Compilation album by 88rising
- Released: October 11, 2019
- Recorded: 2019
- Length: 51:16
- Labels: 88rising; 12Tone;
- Producers: Various 1Mind; August 08; Rogét Chahayed; Taylor Dexter; Diamond Pistols; Don Krez; DVBBS; Flosstradamus; Gazzo; GKoop; Joji; JordanXL; Jonah Lenox; Major Lazer; Niko the Kid; Austin Ong; Stephanie Poetri; Jacob Ray; Jacob Reske; Rhyme So; Rich Brian; Wesley Singerman; Slanger; The Roommates; Isaac Valeens; Vic Wainstein; WYNNE;

88rising chronology
| Head in the Clouds (2018) | Head in the Clouds II (2019) |  |

Singles from Head in the Clouds II
- "Indigo" Released: August 13, 2019; "Just Used Music Again" Released: September 4, 2019; "Breathe" Released: September 12, 2019; "These Nights" Released: October 3, 2019; "Walking" Released: October 12, 2019;

= Head in the Clouds II =

Head in the Clouds II is the second compilation album by musical collective 88rising.

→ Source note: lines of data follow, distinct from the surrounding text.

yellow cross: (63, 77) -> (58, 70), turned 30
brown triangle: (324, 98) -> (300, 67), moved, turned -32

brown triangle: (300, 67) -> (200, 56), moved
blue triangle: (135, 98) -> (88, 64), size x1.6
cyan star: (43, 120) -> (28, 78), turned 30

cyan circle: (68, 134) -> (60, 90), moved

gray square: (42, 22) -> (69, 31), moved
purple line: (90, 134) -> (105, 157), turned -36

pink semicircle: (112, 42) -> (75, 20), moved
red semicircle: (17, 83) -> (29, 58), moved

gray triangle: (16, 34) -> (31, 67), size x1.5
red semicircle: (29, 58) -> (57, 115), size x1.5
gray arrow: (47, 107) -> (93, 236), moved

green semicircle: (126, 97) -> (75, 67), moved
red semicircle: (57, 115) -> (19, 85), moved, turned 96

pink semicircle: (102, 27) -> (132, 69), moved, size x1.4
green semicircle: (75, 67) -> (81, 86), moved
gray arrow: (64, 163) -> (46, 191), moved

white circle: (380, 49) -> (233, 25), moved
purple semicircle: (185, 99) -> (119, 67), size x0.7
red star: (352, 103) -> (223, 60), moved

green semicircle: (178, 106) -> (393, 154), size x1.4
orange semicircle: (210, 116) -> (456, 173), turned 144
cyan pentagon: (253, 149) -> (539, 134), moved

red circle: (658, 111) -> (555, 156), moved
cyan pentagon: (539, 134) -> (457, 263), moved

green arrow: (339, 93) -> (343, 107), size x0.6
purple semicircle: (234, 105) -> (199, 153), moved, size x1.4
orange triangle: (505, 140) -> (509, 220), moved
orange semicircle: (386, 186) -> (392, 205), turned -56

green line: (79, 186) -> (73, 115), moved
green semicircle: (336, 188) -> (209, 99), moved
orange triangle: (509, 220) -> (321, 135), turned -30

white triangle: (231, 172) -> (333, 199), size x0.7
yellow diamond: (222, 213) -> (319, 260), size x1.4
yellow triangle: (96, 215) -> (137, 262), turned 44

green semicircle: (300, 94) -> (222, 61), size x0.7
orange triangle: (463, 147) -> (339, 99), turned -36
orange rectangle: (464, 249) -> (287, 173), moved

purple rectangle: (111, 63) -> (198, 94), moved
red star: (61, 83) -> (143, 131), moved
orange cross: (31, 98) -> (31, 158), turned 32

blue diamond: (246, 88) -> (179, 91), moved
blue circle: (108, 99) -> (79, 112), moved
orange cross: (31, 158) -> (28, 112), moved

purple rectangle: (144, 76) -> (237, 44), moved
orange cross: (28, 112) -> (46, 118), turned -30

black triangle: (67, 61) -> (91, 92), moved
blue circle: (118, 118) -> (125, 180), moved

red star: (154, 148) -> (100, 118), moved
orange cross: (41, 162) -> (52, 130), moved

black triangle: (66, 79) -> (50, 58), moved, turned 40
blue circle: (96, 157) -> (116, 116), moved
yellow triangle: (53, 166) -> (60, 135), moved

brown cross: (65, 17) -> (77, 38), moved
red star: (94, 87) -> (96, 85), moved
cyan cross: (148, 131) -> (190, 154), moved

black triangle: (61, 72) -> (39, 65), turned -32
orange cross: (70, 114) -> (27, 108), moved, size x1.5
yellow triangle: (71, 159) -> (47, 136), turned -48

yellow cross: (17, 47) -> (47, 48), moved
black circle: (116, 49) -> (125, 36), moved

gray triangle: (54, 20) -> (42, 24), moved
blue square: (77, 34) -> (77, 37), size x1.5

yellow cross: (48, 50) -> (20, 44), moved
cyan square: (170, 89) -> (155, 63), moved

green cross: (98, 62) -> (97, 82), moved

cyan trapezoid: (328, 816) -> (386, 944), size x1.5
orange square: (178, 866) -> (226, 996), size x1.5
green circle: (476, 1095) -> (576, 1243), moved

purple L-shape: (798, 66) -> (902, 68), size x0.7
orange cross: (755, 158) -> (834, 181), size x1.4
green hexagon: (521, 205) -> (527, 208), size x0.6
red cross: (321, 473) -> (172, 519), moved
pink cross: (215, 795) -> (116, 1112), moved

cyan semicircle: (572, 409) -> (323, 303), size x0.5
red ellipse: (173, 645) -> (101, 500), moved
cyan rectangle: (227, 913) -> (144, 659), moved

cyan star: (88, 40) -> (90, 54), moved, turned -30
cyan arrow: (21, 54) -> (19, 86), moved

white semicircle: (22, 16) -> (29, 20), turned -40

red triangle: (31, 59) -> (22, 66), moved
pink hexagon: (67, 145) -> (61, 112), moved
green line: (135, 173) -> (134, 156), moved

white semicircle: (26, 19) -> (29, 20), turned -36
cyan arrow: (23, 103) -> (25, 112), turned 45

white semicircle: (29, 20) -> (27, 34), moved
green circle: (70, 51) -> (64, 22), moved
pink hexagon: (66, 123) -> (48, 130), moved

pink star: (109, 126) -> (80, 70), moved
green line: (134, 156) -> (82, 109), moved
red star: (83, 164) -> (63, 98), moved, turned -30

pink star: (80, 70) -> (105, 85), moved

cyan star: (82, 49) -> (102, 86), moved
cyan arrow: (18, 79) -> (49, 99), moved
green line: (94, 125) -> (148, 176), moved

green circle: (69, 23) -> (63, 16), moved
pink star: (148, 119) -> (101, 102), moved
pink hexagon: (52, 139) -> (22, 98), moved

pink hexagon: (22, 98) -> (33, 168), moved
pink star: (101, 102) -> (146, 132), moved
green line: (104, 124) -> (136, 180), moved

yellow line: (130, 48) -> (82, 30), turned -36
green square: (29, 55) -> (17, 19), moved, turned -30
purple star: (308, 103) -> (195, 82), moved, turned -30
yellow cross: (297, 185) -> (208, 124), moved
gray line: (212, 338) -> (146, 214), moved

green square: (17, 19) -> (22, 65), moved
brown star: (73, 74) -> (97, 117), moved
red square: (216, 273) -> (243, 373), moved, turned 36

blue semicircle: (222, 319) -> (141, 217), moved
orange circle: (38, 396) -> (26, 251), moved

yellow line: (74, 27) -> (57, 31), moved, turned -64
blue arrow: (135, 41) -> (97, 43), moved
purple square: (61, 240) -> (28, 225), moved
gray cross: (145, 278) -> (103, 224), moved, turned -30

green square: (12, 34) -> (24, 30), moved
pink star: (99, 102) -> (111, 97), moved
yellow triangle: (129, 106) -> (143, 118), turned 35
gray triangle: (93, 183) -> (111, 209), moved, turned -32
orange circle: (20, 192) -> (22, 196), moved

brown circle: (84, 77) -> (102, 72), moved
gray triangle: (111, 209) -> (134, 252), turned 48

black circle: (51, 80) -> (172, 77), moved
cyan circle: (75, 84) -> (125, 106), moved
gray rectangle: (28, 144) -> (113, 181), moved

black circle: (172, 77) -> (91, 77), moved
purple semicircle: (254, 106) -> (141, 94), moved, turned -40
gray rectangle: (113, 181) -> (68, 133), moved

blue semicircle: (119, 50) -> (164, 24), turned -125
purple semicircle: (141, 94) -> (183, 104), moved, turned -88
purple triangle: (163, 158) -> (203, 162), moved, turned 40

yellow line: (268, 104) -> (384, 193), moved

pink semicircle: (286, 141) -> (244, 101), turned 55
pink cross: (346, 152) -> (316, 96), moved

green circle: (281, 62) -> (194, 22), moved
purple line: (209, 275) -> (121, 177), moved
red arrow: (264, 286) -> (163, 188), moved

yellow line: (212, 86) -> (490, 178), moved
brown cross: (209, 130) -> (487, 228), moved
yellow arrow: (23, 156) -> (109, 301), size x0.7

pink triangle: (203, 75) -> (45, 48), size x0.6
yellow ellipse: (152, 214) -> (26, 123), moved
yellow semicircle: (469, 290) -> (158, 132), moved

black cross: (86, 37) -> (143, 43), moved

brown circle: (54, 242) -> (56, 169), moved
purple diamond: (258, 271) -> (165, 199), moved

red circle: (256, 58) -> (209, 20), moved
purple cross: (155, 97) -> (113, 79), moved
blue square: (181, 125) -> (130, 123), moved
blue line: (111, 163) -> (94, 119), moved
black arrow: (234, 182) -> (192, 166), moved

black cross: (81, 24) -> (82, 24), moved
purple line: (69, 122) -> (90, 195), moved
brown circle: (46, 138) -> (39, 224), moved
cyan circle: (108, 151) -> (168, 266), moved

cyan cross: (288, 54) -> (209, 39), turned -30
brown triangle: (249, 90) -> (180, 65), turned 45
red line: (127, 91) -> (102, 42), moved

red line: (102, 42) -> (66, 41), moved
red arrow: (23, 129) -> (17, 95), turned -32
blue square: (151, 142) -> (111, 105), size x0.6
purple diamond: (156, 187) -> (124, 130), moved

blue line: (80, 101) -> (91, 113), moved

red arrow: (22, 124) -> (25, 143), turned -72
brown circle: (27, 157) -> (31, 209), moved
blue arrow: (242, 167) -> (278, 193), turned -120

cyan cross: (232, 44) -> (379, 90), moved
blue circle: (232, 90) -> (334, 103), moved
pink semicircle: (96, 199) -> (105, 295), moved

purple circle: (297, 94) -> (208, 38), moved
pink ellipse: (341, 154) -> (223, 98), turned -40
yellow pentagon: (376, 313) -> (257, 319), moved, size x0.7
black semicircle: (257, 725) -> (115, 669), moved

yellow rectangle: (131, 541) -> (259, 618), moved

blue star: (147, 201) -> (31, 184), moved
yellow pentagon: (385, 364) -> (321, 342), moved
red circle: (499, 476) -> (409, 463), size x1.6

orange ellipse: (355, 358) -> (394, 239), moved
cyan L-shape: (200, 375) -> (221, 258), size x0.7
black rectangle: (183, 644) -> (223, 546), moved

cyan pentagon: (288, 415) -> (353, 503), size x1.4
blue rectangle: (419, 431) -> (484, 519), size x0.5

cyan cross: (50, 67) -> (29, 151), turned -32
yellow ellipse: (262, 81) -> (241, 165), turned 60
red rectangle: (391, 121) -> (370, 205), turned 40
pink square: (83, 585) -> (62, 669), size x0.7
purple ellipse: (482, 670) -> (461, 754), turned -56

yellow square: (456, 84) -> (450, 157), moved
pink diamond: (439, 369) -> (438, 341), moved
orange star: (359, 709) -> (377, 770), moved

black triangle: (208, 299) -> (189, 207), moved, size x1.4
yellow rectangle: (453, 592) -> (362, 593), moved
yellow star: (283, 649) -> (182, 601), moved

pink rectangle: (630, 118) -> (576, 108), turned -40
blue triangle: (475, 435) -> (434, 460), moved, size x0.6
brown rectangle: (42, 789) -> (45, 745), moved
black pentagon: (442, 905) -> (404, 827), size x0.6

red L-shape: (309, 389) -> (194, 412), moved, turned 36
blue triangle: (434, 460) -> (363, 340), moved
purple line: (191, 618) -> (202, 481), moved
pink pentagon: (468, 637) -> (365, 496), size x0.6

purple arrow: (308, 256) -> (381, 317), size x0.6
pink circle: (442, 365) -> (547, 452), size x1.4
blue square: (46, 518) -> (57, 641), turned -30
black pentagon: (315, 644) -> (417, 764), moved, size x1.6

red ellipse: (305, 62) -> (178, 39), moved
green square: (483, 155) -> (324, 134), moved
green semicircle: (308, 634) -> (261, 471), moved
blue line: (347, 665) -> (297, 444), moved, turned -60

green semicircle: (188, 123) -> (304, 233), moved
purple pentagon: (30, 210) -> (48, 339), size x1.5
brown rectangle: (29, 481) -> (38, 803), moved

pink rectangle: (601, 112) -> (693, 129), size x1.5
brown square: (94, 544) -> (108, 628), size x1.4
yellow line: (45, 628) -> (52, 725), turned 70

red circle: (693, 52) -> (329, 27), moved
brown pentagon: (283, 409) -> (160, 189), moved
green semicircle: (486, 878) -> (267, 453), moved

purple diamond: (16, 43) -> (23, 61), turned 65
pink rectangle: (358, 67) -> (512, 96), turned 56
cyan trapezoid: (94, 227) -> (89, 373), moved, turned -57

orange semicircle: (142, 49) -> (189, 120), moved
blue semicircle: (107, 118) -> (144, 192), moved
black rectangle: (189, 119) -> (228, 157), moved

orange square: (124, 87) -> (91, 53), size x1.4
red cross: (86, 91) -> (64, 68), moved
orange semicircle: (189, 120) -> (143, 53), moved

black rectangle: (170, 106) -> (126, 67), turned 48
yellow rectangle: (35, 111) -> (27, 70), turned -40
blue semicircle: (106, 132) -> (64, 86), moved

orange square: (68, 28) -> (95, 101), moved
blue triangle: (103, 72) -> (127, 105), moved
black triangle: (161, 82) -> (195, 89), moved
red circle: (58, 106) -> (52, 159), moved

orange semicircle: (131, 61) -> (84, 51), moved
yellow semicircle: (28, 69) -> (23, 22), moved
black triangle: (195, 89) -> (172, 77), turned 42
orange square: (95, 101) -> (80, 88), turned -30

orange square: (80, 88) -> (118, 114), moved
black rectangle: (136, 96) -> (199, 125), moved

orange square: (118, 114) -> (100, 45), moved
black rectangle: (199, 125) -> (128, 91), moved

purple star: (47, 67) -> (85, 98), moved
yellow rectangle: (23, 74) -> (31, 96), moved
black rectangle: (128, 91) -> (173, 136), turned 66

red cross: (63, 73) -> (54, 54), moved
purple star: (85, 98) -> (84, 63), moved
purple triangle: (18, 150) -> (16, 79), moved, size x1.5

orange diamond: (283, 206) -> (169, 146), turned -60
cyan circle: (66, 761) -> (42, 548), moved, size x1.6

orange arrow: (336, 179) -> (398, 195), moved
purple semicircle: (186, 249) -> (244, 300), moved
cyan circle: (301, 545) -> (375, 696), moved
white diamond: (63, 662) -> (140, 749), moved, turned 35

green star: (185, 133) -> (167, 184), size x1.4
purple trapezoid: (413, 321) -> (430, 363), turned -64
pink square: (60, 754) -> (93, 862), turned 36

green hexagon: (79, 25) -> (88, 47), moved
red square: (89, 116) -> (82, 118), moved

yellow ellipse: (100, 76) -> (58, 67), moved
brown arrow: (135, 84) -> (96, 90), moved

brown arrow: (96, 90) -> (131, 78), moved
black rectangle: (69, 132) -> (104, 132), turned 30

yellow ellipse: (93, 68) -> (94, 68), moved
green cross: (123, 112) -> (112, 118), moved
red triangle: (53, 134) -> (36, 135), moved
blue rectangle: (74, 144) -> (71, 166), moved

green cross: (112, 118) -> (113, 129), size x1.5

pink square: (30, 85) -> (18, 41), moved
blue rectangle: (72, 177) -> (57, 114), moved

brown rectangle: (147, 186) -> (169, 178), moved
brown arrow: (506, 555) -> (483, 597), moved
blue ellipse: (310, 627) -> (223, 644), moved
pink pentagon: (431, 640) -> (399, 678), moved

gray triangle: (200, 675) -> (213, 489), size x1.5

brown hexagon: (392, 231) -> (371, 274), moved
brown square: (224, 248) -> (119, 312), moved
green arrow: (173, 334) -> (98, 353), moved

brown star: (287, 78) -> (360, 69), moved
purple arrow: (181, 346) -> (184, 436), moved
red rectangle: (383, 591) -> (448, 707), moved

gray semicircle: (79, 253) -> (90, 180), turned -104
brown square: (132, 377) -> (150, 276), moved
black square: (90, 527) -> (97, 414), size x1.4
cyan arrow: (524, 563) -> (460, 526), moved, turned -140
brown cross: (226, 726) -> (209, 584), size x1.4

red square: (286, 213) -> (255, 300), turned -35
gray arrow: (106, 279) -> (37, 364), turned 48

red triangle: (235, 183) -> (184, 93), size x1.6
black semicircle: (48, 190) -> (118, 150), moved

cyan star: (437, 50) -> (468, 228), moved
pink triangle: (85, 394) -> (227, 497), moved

It was released through 88rising and 12Tone Music on October 11, 2019. Guest appearances include Chungha, Phum Viphurit, Generations from Exile Tribe, GoldLink, Jackson Wang, Swae Lee, Major Lazer, Rhyme So, and Barney Bones.

== Promotion ==
On August 17, 2019, 88rising held their "Head in the Clouds" festival for the second year in a row at the Los Angeles State Historic Park. Just three days prior, they released "Indigo" as the first single off their upcoming second iteration of the collaborative album. They announced that the creative design of the album would be led by Japanese sci-fi illustrator Hajime Sorayama and executive production of the album would be led by Joji.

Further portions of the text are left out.